- **What the task asks**
Here are the records. Write out exactly the lines between the one holding "family gathering. Filled" and the one holding "Sweet Potato, unpeeled a […]", inclusive.

- **Information given**
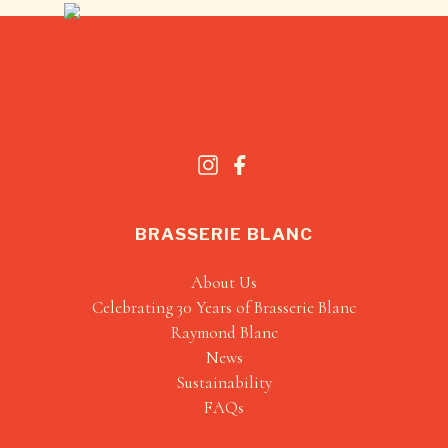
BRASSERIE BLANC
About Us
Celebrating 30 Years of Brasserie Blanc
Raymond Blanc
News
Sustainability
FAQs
--
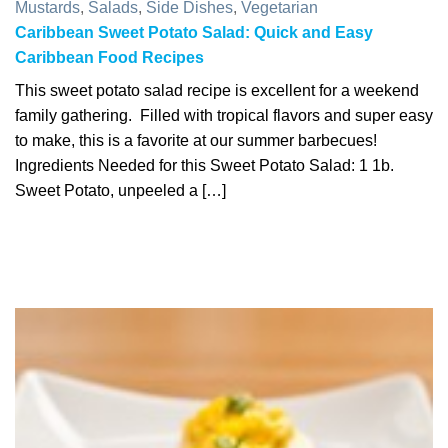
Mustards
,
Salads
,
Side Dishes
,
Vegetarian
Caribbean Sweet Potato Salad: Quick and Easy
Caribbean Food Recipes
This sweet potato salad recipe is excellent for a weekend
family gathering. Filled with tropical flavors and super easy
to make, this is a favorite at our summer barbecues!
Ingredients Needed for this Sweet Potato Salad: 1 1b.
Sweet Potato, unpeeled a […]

- **Response to the exercise**
family gathering. Filled with tropical flavors and super easy
to make, this is a favorite at our summer barbecues!
Ingredients Needed for this Sweet Potato Salad: 1 1b.
Sweet Potato, unpeeled a […]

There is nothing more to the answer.